**Data for this task:**
◆ ◆ ◆

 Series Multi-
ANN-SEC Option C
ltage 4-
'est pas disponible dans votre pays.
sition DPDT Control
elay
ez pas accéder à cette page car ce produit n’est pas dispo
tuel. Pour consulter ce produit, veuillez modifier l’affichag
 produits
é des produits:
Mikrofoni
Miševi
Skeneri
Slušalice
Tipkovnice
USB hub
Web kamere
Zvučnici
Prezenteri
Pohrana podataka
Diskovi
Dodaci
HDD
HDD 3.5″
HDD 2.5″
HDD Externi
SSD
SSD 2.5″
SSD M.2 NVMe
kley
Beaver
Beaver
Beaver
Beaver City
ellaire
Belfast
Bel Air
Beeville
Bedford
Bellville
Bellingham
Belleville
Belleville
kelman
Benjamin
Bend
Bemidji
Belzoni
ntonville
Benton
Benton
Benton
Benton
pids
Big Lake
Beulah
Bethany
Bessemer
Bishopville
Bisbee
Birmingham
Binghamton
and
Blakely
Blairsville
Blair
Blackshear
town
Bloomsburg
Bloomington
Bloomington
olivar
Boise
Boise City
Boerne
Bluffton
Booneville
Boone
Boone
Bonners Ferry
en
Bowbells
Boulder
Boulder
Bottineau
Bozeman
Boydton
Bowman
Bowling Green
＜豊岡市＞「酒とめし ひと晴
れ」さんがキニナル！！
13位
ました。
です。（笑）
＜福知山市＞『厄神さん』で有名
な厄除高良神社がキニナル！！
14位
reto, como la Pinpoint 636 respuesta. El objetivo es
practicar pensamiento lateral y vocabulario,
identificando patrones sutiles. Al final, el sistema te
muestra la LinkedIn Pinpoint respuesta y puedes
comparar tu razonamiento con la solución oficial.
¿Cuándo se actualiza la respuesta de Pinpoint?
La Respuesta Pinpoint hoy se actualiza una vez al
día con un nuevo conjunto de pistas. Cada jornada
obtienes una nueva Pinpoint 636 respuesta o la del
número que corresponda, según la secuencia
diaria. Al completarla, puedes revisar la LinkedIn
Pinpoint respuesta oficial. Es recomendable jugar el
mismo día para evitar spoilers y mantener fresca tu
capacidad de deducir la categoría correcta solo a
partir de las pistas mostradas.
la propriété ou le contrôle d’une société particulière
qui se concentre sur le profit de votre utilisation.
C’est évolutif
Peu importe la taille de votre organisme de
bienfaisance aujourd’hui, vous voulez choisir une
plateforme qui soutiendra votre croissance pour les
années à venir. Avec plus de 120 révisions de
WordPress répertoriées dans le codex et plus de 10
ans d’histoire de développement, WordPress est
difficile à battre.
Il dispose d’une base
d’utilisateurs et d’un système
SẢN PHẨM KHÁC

◆ ◆ ◆

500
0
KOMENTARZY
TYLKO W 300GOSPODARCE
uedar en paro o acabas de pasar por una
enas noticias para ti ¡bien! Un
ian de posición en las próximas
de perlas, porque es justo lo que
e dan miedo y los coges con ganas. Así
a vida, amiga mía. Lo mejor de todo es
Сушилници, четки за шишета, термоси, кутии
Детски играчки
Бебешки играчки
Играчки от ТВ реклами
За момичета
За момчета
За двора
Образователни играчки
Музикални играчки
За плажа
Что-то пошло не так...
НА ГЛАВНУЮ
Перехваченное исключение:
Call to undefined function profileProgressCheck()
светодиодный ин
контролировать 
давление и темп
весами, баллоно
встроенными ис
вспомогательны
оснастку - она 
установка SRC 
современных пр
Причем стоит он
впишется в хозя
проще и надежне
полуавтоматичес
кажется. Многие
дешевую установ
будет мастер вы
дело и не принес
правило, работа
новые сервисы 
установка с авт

◆ ◆ ◆

**Task prompt:**
Find every line above that includes the word "LinkedIn" and report only how many there are.

**Solution to this problem:**
2